Maybe he was just a good guy, and while those things colored him, they didn't alter him. Whatever the case, I read everything Frank Deford wrote. And it's safe to say he's one of the major reasons I set out to be a sports writer many, many years ago.

Arkansas fans may remember him from his amazing piece about Nolan Richardson. What was supposed to be your standard, boilerplate analysis of the Razorback coach turned into a play focused on his rise from tough circumstances in El Paso and the impact of the death of his daughter, Yvonne.
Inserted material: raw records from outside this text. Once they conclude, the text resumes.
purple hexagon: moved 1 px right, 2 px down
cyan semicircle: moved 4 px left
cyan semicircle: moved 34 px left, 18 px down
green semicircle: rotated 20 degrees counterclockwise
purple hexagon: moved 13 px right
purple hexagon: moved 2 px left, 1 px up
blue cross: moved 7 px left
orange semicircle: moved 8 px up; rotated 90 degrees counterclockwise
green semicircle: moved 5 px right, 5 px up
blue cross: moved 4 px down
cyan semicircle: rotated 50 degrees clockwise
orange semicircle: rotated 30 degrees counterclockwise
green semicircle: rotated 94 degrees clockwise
In retrospect it might have been a little gimmicky, but as someone covering Richardson during that period, it was riveting. Even though I knew the story, it was a hard read, both for the sadness of the events and the professional envy I felt that a man could fly in from halfway across the country and capture the essence of someone I followed on a near-daily basis.

I remember seeing Deford at a basketball game in Fayetteville, probably in town to interview Richardson for the article. I was covering the game, wearing tennis shoes and sweatshirt. He was covering the man, wearing a suit and tie, complete with a pinstripe shirt and pocket square. Of course, I didn't try to meet him. Professional courtesy and all. Or, more likely, fanboy awe.

Time moves on. I worked as a sports writer for long enough to determine it was less leaning on the rail at Belmont and more weekends and holidays away from your family, eating hot dogs in a press box somewhere like Lubbock or Shreveport.

It was the right call for me, right call for my family. Leave while you still love it and never look back. As fun as it might have been to try, only one person at a time gets to be Frank Deford, and for most of my life, that job was taken.

We all come with an expiration date, and 78, well, that's a good long run. Safe to say there were some miles on Deford's odometer and a body of work anyone who fancies himself a writer would love to claim.

It's fashionable now to say that we don't mourn someone's passing as much as we celebrate that he lived. Well, in Deford's case, we are happy he lived. And happiest he spent that life writing.